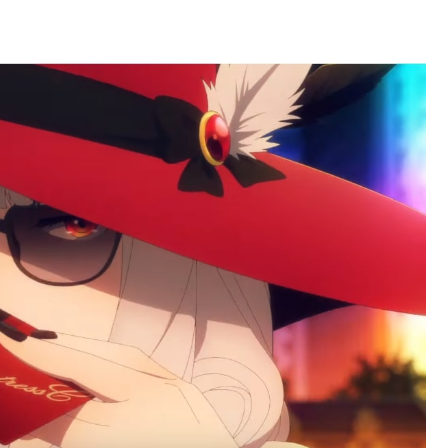
マホゲームってあるんだっけ？
か？Wジル・ド・レェ強化みんなの反応まとめ
強化みんなの反応まとめ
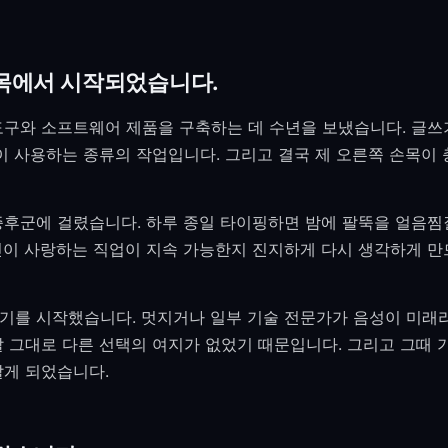
목에서 시작되었습니다.
도구와 소프트웨어 제품을 구축하는 데 수년을 보냈습니다. 글쓰기
많이 사용하는 종류의 작업입니다. 그리고 결국 제 오른쪽 손목이
증후군에 걸렸습니다. 하루 종일 타이핑하면 밤에 팔뚝을 얼음찜
신이 사랑하는 직업이 지속 가능한지 진지하게 다시 생각하게 
기를 시작했습니다. 멋지거나 일부 기술 전문가가 음성이 미래
말 그대로 다른 선택의 여지가 없었기 때문입니다. 그리고 그때 
알게 되었습니다.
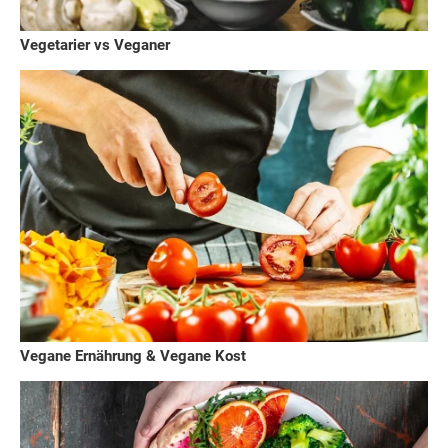
Vegetarier vs Veganer
Vegane Ernährung & Vegane Kost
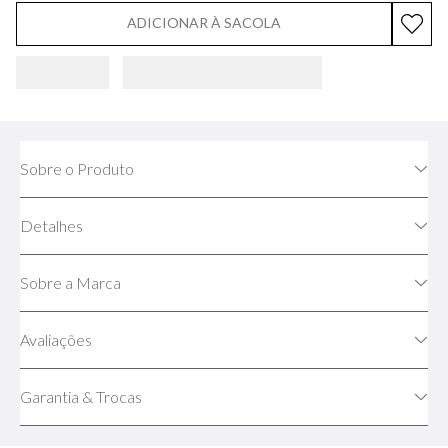
ADICIONAR À SACOLA
Sobre o Produto
Detalhes
Sobre a Marca
Avaliações
Garantia & Trocas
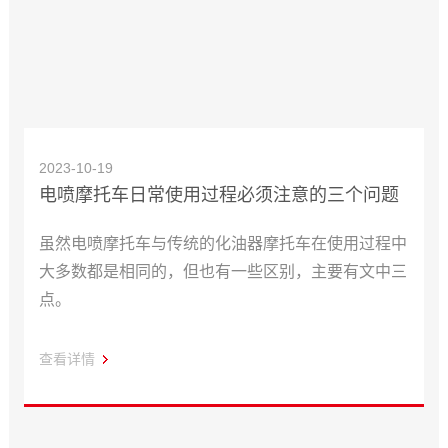
2023-10-19
电喷摩托车日常使用过程必须注意的三个问题
虽然电喷摩托车与传统的化油器摩托车在使用过程中
大多数都是相同的，但也有一些区别，主要有文中三
点。
查看详情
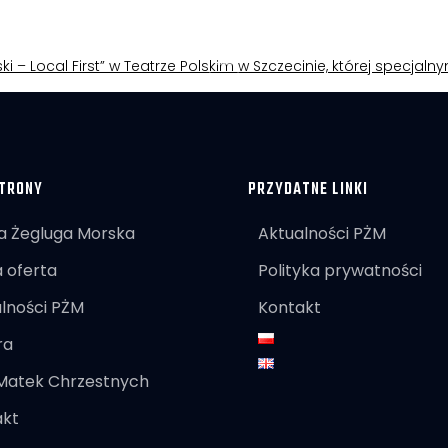
ki – Local First” w Teatrze Polskim w Szczecinie, której specjal
TRONY
PRZYDATNE LINKI
a Żegluga Morska
Aktualności PŻM
 oferta
Polityka prywatności
lności PŻM
Kontakt
ra
 Matek Chrzestnych
akt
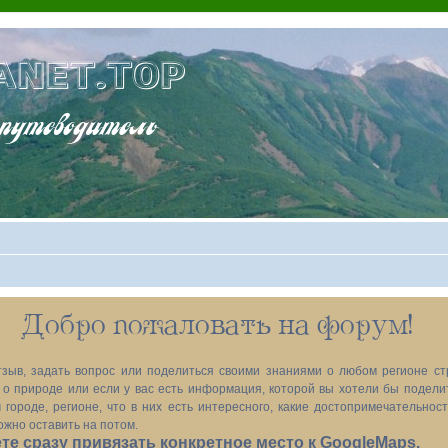
ANET.TOP
теводитель
Добро пожаловать на форум!
зыв, задать вопрос или поделиться своими знаниями о любом регионе ст
х, о природе или если у вас есть информация, которой вы хотели бы подел
 городе, регионе, что в них есть интересного, какие достопримечательност
ожно оставить на потом.
е сразу привязать конкретное место к GoogleMaps.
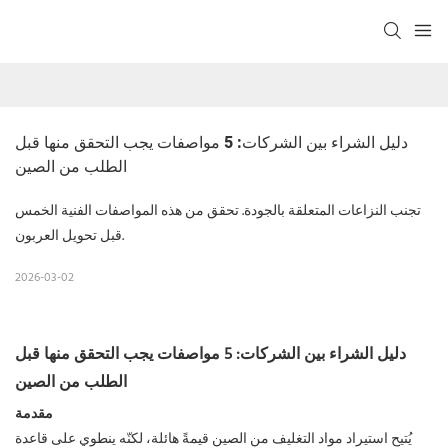
دليل الشراء بين الشركات: 5 مواصفات يجب التحقق منها قبل 
الطلب من الصين
تجنب النزاعات المتعلقة بالجودة. تحقق من هذه المواصفات الفنية الخمس
قبل تحويل العربون.
2026-03-02
دليل الشراء بين الشركات: 5 مواصفات يجب التحقق منها قبل
الطلب من الصين
مقدمة
يُتيح استيراد مواد التغليف من الصين قيمةً هائلة، لكنّه ينطوي على قاعدة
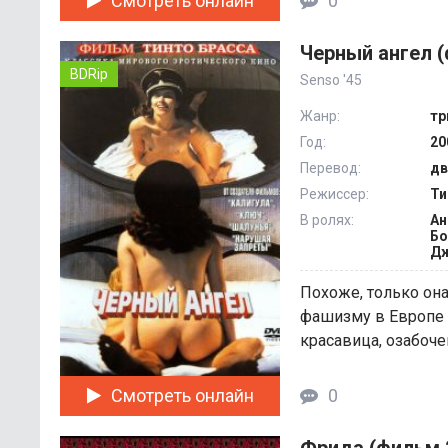
Смотреть онлайн
0
Черный ангел (
BDRip
Senso '45
Жанр:
тр
Год:
20
Перевод:
дв
Режиссер:
Ти
В ролях:
Ан
Бо
Дж
Похоже, только она
фашизму в Европе 
красавица, озабочен
Смотреть онлайн
0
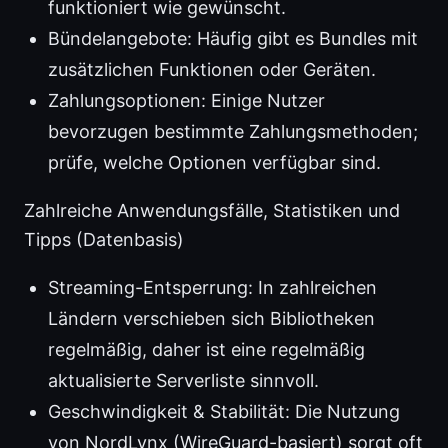
funktioniert wie gewünscht.
Bündelangebote: Häufig gibt es Bundles mit
zusätzlichen Funktionen oder Geräten.
Zahlungsoptionen: Einige Nutzer
bevorzugen bestimmte Zahlungsmethoden;
prüfe, welche Optionen verfügbar sind.
Zahlreiche Anwendungsfälle, Statistiken und
Tipps (Datenbasis)
Streaming-Entsperrung: In zahlreichen
Ländern verschieben sich Bibliotheken
regelmäßig, daher ist eine regelmäßig
aktualisierte Serverliste sinnvoll.
Geschwindigkeit & Stabilität: Die Nutzung
von NordLynx (WireGuard-basiert) sorgt oft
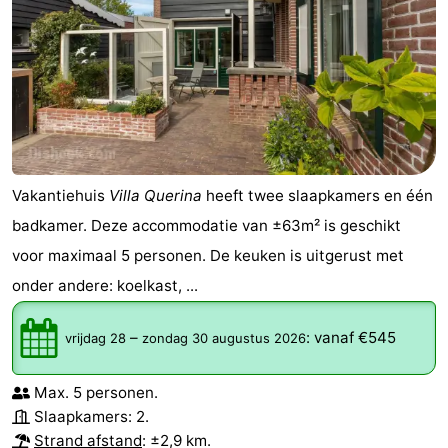
Vakantiehuis
Villa Querina
heeft twee slaapkamers en één
badkamer. Deze accommodatie van ±63m² is geschikt
voor maximaal 5 personen. De keuken is uitgerust met
onder andere: koelkast, ...
–
:
vanaf €545
vrijdag 28
zondag 30 augustus 2026
Max. 5 personen.
Slaapkamers: 2.
Strand afstand
: ±2,9 km.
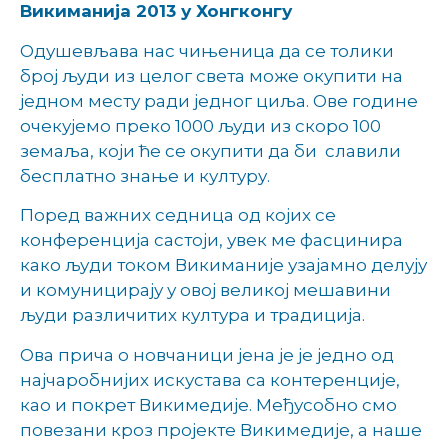
Викиманија 2013 у Хонгконгу
Одушевљава нас чињеница да се толики
број људи из целог света може окупити на
једном месту ради једног циља. Ове године
очекујемо преко 1000 људи из скоро 100
земаља, који ће се окупити да би славили
бесплатно знање и културу.
Поред важних седница од којих се
конференција састоји, увек ме фасцинира
како људи током Викиманије узајамно делују
и комуницирају у овој великој мешавини
људи различитих култура и традиција.
Ова прича о новчаници јена је је једно од
најчаробнијих искустава са контеренције,
као и покрет Викимедије. Међусобно смо
повезани кроз пројекте Викимедије, а наше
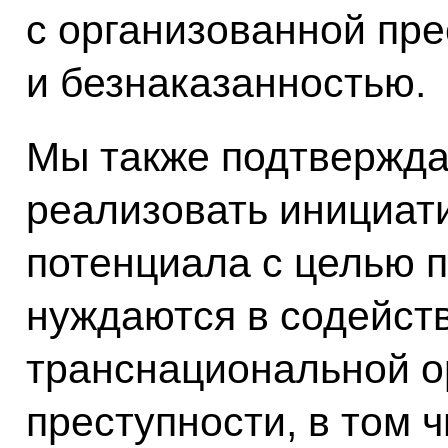
с организованной пре
и безнаказанностью.
Мы также подтвержда
реализовать инициат
потенциала с целью п
нуждаются в содейств
транснациональной о
преступности, в том 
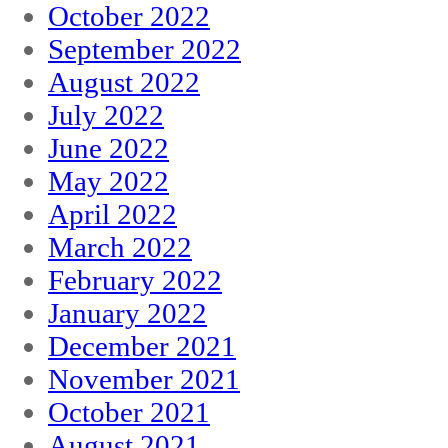
October 2022
September 2022
August 2022
July 2022
June 2022
May 2022
April 2022
March 2022
February 2022
January 2022
December 2021
November 2021
October 2021
August 2021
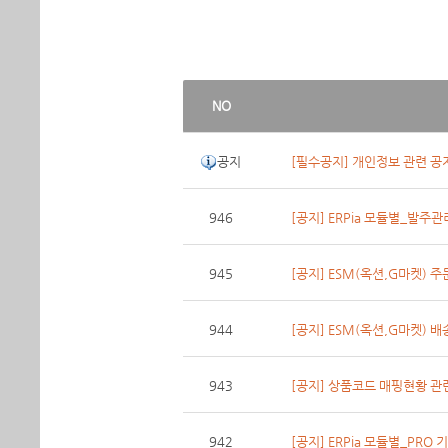
NO
공지
[필수공지] 개인정보 관련 공
946
[공지] ERPia 모듈별_발주
945
[공지] ESM(옥션,G마켓) 주
944
[공지] ESM(옥션,G마켓) 
943
[공지] 상품코드 매핑현황 관
942
[공지] ERPia 모듈별_PRO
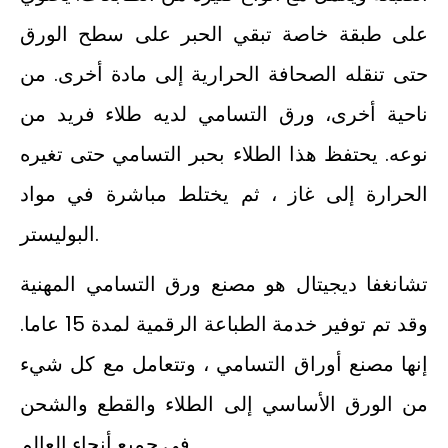
على طبقة خاصة تبقي الحبر على سطح الورق
حتى تنقله الصحافة الحرارية إلى مادة أخرى. من
ناحية أخرى، ورق التسامي لديه طلاء فريد من
نوعه. يحتفظ هذا الطلاء بحبر التسامي حتى تغيره
الحرارة إلى غاز ، ثم يختلط مباشرة في مواد
البوليستر.
تشانغفا ديجيتال هو مصنع ورق التسامي المهنية
وقد تم توفير خدمة الطباعة الرقمية لمدة 15 عاما.
إنها مصنع أوراق التسامي ، وتتعامل مع كل شيء
من الورق الأساسي إلى الطلاء والقطع والشحن
في جميع أنحاء العالم.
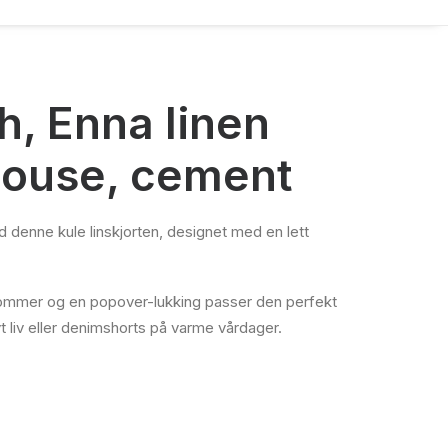
, Enna linen
louse, cement
 denne kule linskjorten, designet med en lett
lommer og en popover-lukking passer den perfekt
iv eller denimshorts på varme vårdager.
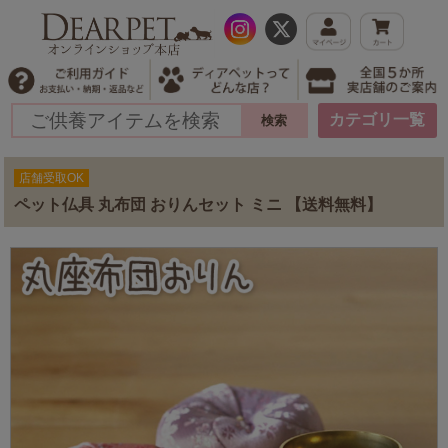
カテゴリ一覧
店舗受取OK
ペット仏具 丸布団 おりんセット ミニ 【送料無料】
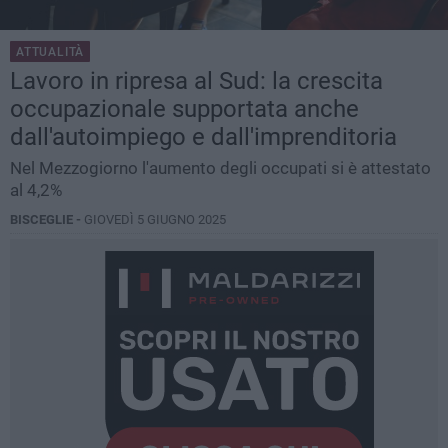
ATTUALITÀ
Lavoro in ripresa al Sud: la crescita
occupazionale supportata anche
dall'autoimpiego e dall'imprenditoria
Nel Mezzogiorno l'aumento degli occupati si è attestato
al 4,2%
BISCEGLIE -
GIOVEDÌ 5 GIUGNO 2025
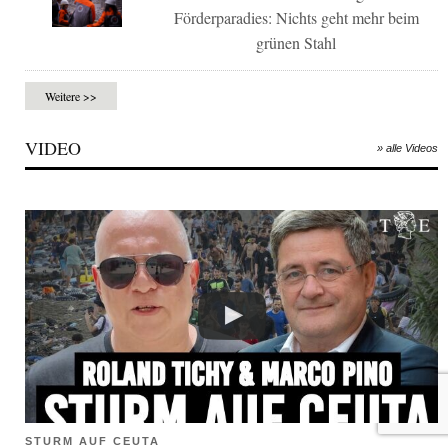
Förderparadies: Nichts geht mehr beim
grünen Stahl
Weitere >>
VIDEO
» alle Videos
STURM AUF CEUTA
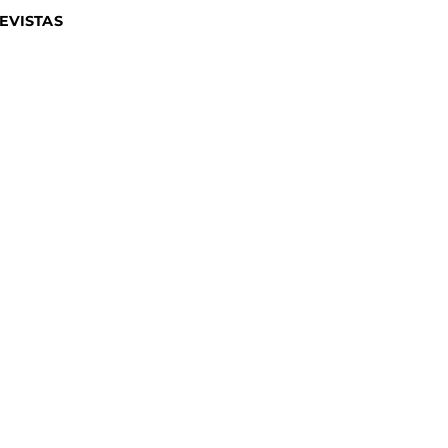
EVISTAS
· · ·
» **EXERCISE AIM**
Could you give back the full listing word for word, leaving out the images?

» **TASK SOLUTION**
マホゲームってあるんだっけ？
か？Wジル・ド・レェ強化みんなの反応まとめ
強化みんなの反応まとめ
목에서 시작되었습니다.
도구와 소프트웨어 제품을 구축하는 데 수년을 보냈습니다. 글쓰기
많이 사용하는 종류의 작업입니다. 그리고 결국 제 오른쪽 손목이
증후군에 걸렸습니다. 하루 종일 타이핑하면 밤에 팔뚝을 얼음찜
신이 사랑하는 직업이 지속 가능한지 진지하게 다시 생각하게 
기를 시작했습니다. 멋지거나 일부 기술 전문가가 음성이 미래
말 그대로 다른 선택의 여지가 없었기 때문입니다. 그리고 그때 
알게 되었습니다.
Vegetarier vs Veganer
Vegane Ernährung & Vegane Kost
ADICIONAR À SACOLA
Sobre o Produto
Detalhes
Sobre a Marca
Avaliações
Garantia & Trocas
2023-10-19
电喷摩托车日常使用过程必须注意的三个问题
虽然电喷摩托车与传统的化油器摩托车在使用过程中
大多数都是相同的，但也有一些区别，主要有文中三
点。
查看详情
ki – Local First” w Teatrze Polskim w Szczecinie, której specjal
TRONY
PRZYDATNE LINKI
a Żegluga Morska
Aktualności PŻM
 oferta
Polityka prywatności
lności PŻM
Kontakt
ra
 Matek Chrzestnych
akt
ANET.TOP
теводитель
Добро пожаловать на форум!
зыв, задать вопрос или поделиться своими знаниями о любом регионе ст
х, о природе или если у вас есть информация, которой вы хотели бы подел
 городе, регионе, что в них есть интересного, какие достопримечательност
ожно оставить на потом.
е сразу привязать конкретное место к GoogleMaps.
دليل الشراء بين الشركات: 5 مواصفات يجب التحقق منها قبل 
الطلب من الصين
تجنب النزاعات المتعلقة بالجودة. تحقق من هذه المواصفات الفنية الخمس
قبل تحويل العربون.
2026-03-02
دليل الشراء بين الشركات: 5 مواصفات يجب التحقق منها قبل
الطلب من الصين
مقدمة
يُتيح استيراد مواد التغليف من الصين قيمةً هائلة، لكنّه ينطوي على قاعدة
Смотреть онлайн
0
Черный ангел (
BDRip
Senso '45
Жанр:
тр
Год:
20
Перевод:
дв
Режиссер:
Ти
В ролях:
Ан
Бо
Дж
Похоже, только она
фашизму в Европе 
красавица, озабочен
Смотреть онлайн
0
funktioniert wie gewünscht.
Bündelangebote: Häufig gibt es Bundles mit
zusätzlichen Funktionen oder Geräten.
Zahlungsoptionen: Einige Nutzer
bevorzugen bestimmte Zahlungsmethoden;
prüfe, welche Optionen verfügbar sind.
Zahlreiche Anwendungsfälle, Statistiken und
Tipps (Datenbasis)
Streaming-Entsperrung: In zahlreichen
Ländern verschieben sich Bibliotheken
regelmäßig, daher ist eine regelmäßig
aktualisierte Serverliste sinnvoll.
Geschwindigkeit & Stabilität: Die Nutzung
von NordLynx (WireGuard-basiert) sorgt oft
Vakantiehuis
Villa Querina
heeft twee slaapkamers en één
badkamer. Deze accommodatie van ±63m² is geschikt
voor maximaal 5 personen. De keuken is uitgerust met
onder andere: koelkast, ...
–
:
vanaf €545
vrijdag 28
zondag 30 augustus 2026
Max. 5 personen.
Slaapkamers: 2.
Strand afstand
: ±2,9 km.
Викиманија 2013 у Хонгконгу
Одушевљава нас чињеница да се толики
број људи из целог света може окупити на
једном месту ради једног циља. Ове године
очекујемо преко 1000 људи из скоро 100
земаља, који ће се окупити да би славили
бесплатно знање и културу.
Поред важних седница од којих се
конференција састоји, увек ме фасцинира
како људи током Викиманије узајамно делују
и комуницирају у овој великој мешавини
људи различитих култура и традиција.
Ова прича о новчаници јена је је једно од
најчаробнијих искустава са контеренције,
као и покрет Викимедије. Међусобно смо
повезани кроз пројекте Викимедије, а наше
с организованной пре
и безнаказанностью.
Мы также подтвержда
реализовать инициат
потенциала с целью п
нуждаются в содейств
транснациональной о
преступности, в том 
October 2022
September 2022
August 2022
July 2022
June 2022
May 2022
April 2022
March 2022
February 2022
January 2022
December 2021
November 2021
October 2021
August 2021
NO
공지
[필수공지] 개인정보 관련 공
946
[공지] ERPia 모듈별_발주
945
[공지] ESM(옥션,G마켓) 주
944
[공지] ESM(옥션,G마켓) 
943
[공지] 상품코드 매핑현황 관
942
[공지] ERPia 모듈별_PRO
على طبقة خاصة تبقي الحبر على سطح الورق
حتى تنقله الصحافة الحرارية إلى مادة أخرى. من
ناحية أخرى، ورق التسامي لديه طلاء فريد من
نوعه. يحتفظ هذا الطلاء بحبر التسامي حتى تغيره
الحرارة إلى غاز ، ثم يختلط مباشرة في مواد
البوليستر.
تشانغفا ديجيتال هو مصنع ورق التسامي المهنية
وقد تم توفير خدمة الطباعة الرقمية لمدة 15 عاما.
إنها مصنع أوراق التسامي ، وتتعامل مع كل شيء
من الورق الأساسي إلى الطلاء والقطع والشحن
في جميع أنحاء العالم.
, Enna linen
louse, cement
 denne kule linskjorten, designet med en lett
lommer og en popover-lukking passer den perfekt
iv eller denimshorts på varme vårdager.
カテゴリ一覧
店舗受取OK
ペット仏具 丸布団 おりんセット ミニ 【送料無料】
ATTUALITÀ
Lavoro in ripresa al Sud: la crescita
occupazionale supportata anche
dall'autoimpiego e dall'imprenditoria
Nel Mezzogiorno l'aumento degli occupati si è attestato
al 4,2%
BISCEGLIE -
GIOVEDÌ 5 GIUGNO 2025
Förderparadies: Nichts geht mehr beim
grünen Stahl
Weitere >>
VIDEO
» alle Videos
STURM AUF CEUTA
EVISTAS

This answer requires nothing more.